Higher-Order Group Synchronization

TL;DR

This paper introduces a higher-order group synchronization framework operating on hypergraphs, providing a novel approach that improves robustness and performance in applications like computer vision and cryo-EM.

Contribution

It defines the higher-order synchronization problem, establishes its mathematical foundations, and proposes the first computational message passing algorithm with theoretical guarantees.

Findings

Outperforms pairwise methods in rotational and angular synchronization.

More robust to outliers compared to standard methods.

Achieves comparable results to cryo-EM reconstruction packages.

Abstract

Group synchronization is the problem of determining reliable global estimates from noisy local measurements on networks. The typical task for group synchronization is to assign elements of a group to the nodes of a graph in a way that respects group elements given on the edges which encode information about local pairwise relationships between the nodes. In this paper, we introduce a novel higher-order group synchronization problem which operates on a hypergraph and seeks to synchronize higher-order local measurements on the hyperedges to obtain global estimates on the nodes. Higher-order group synchronization is motivated by applications to computer vision and image processing, among other computational problems.
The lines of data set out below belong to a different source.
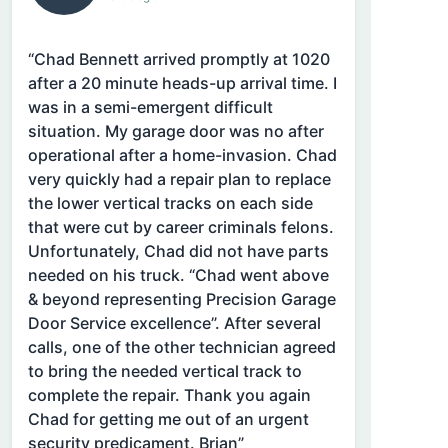
“Chad Bennett arrived promptly at 1020
after a 20 minute heads-up arrival time. I
was in a semi-emergent difficult
situation. My garage door was no after
operational after a home-invasion. Chad
very quickly had a repair plan to replace
the lower vertical tracks on each side
that were cut by career criminals felons.
Unfortunately, Chad did not have parts
needed on his truck. “Chad went above
& beyond representing Precision Garage
Door Service excellence”. After several
calls, one of the other technician agreed
to bring the needed vertical track to
complete the repair. Thank you again
Chad for getting me out of an urgent
security predicament. Brian”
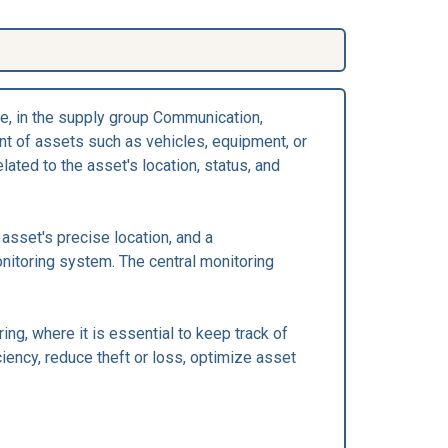
e, in the supply group Communication,
t of assets such as vehicles, equipment, or
ated to the asset's location, status, and
asset's precise location, and a
onitoring system. The central monitoring
ng, where it is essential to keep track of
ciency, reduce theft or loss, optimize asset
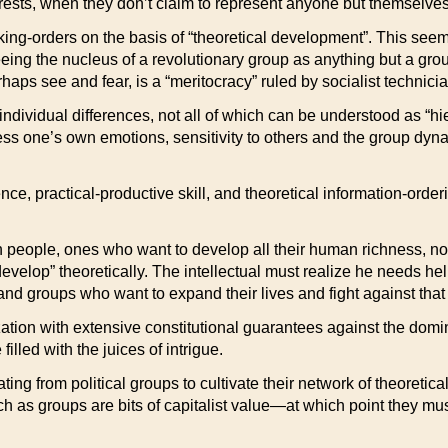
nterests, when they don’t claim to represent anyone but themselv
ng-orders on the basis of “theoretical development”. This seems
eeing the nucleus of a revolutionary group as anything but a grou
rhaps see and fear, is a “meritocracy” ruled by socialist technici
individual differences, not all of which can be understood as “hie
ess one’s own emotions, sensitivity to others and the group dynam
lence, practical-productive skill, and theoretical information-o
 people, ones who want to develop all their human richness, not 
s “develop” theoretically. The intellectual must realize he needs h
and groups who want to expand their lives and fight against that w
nization with extensive constitutional guarantees against the dom
illed with the juices of intrigue.
ing from political groups to cultivate their network of theoreticall
uch as groups are bits of capitalist value—at which point they mu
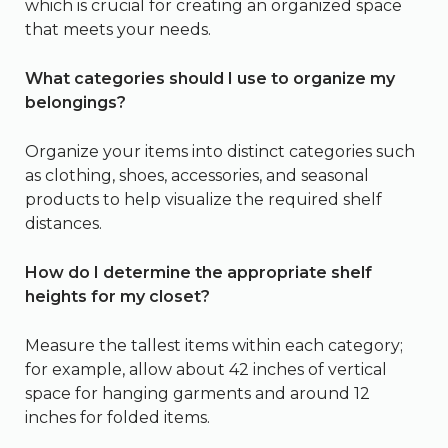
which is crucial for creating an organized space
that meets your needs.
What categories should I use to organize my
belongings?
Organize your items into distinct categories such
as clothing, shoes, accessories, and seasonal
products to help visualize the required shelf
distances.
How do I determine the appropriate shelf
heights for my closet?
Measure the tallest items within each category;
for example, allow about 42 inches of vertical
space for hanging garments and around 12
inches for folded items.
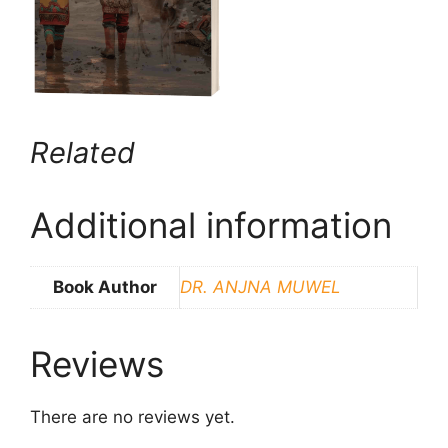
Related
Additional information
Book Author
DR. ANJNA MUWEL
Reviews
There are no reviews yet.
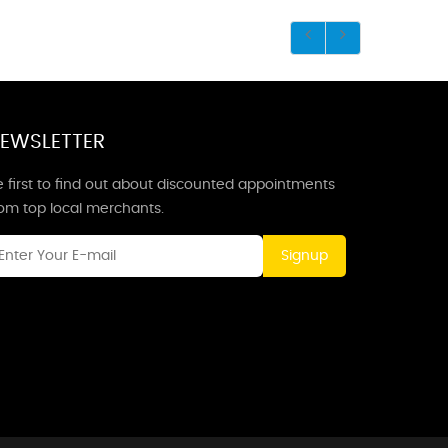
EWSLETTER
 first to find out about discounted appointments
rom top local merchants.
Signup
First, we define the problem of higher-order group synchronization and discuss its mathematical foundations. Specifically, we give necessary and sufficient synchronizability conditions which establish the importance of cycle consistency in higher-order group synchronization. Then, we propose the first computational framework for general higher-order group synchronization; it acts globally and directly on higher-order measurements using a message passing algorithm. We discuss theoretical guarantees for our framework, including convergence analyses under outliers and noise. Finally, we show potential advantages of our method through numerical experiments. In particular, we show that in certain cases our higher-order method applied to rotational and angular synchronization outperforms standard pairwise synchronization methods and is more robust to outliers. We also show that our method has comparable performance on simulated cryo-electron microscopy (cryo-EM) data compared to a standard cryo-EM reconstruction package.